Despite their differing ideologies, both of those small groups find it hard to deal with big, often cartelized distributors and complain about the downward pressure on prices while their production costs have soared. 



Given the magnitude of the farmers’ protests, the EU Commission caved on its climate targets for agriculture, on the pesticide reduction scheme and partly on Ukrainian imports. Fallow land requirements will also be suspended in 2024. Previously proposed soil and grassland regulations will be relaxed, and red tape will be simplified for small farms. In France, the government promised its farmers price floors, put the Ecophyto Plan on ice (it aimed to reduce pesticides) and officially opposed the current EU-Mercosur free trade talks.

Most likely: Tactical retreat away from new CAP goals

The crisis has induced an apparent 180-degree policy shift from “sustainability” to “food security and competitiveness” goals in CAP’s new Strategic Agenda for the next five years. Apparently, the European elections matter in the short term: fear of losing rural voters to the far-right seems to have incentivized change and new rhetoric of “dialogue” with angry farmers from President of the European Commission Ursula von der Leyen. 

The shift toward competitiveness on climate and environmental goals now appears inevitable. However, although they are a minority, green groups and organic farmers following green and left politicians in April could initiate a counter-reaction. Their street protests would be on a smaller scale than those last winter but could receive quite a repressive response, given that most governments do not rely on those constituencies. 

Another critical parameter will be the summer weather after the election. A strong El Niño phase in the Pacific Ocean will continue causing scorching heat waves across the globe, with dire consequences for farming. This may result in the climate issue coming back with a bang, strengthening the positions of greens and, paradoxically, causing new protests from all farmers for aid against climate disasters. That could conceivably revive the push for sustainability measures in the CAP.

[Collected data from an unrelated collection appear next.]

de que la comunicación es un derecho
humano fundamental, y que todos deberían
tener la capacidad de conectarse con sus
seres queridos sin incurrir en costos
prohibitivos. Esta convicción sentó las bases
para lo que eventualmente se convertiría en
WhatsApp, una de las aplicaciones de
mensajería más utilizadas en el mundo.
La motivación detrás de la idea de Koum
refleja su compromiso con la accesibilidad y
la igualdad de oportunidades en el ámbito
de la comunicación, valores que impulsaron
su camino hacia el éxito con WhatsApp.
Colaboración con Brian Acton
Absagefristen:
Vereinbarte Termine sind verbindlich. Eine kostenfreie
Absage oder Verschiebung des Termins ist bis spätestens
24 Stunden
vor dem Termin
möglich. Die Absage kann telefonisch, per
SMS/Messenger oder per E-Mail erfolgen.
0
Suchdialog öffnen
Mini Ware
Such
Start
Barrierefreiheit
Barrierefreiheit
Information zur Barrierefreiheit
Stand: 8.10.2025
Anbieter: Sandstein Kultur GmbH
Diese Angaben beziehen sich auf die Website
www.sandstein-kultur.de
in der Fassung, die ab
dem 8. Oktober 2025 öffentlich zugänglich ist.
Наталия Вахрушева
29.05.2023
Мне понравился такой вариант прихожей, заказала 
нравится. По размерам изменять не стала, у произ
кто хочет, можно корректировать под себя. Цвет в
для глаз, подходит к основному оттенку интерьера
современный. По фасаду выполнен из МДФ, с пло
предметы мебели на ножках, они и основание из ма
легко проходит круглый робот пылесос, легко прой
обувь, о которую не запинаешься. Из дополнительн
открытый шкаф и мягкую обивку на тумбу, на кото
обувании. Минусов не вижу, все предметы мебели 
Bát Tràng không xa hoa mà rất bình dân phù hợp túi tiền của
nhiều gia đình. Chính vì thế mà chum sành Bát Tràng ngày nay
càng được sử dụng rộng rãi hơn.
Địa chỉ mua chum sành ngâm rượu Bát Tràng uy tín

Very likely: Setback for free trade

On the trade front, a renewed deal with Ukraine for tariff-free imports of farm products to the EU was agreed upon by the European Parliament in late April. Given pressures from France and Poland, it was reached only with the provision of an emergency brake if imported quantities prove high compared to 2021-2023. The idea is, of course, to prevent market distortions in the EU – and farmer protests. However, the downward pressure on agricultural goods prices is not only linked to Ukrainian production. Russia has leverage on world prices, too. Protests could, therefore, erupt despite the provision.

Regarding the EU-Mercosur pact, the quarter-of-a-century-discussed project has been put on hold. While Germany and Spain pushed to close the deal, others opposed it. During his visit to Brazil in March 2024, French President Emmanuel Macron described it as a “very bad deal” and called for a renewed deal with mirror clauses and that is more responsible on development, climate and biodiversity. 

The arrangement will only be renegotiated after the June European legislature elections. If the political right succeeds, as is predicted at this point, the future trade pact with Mercosur may prove to be more about soothing European farmers’ rage than about the principle of free trade.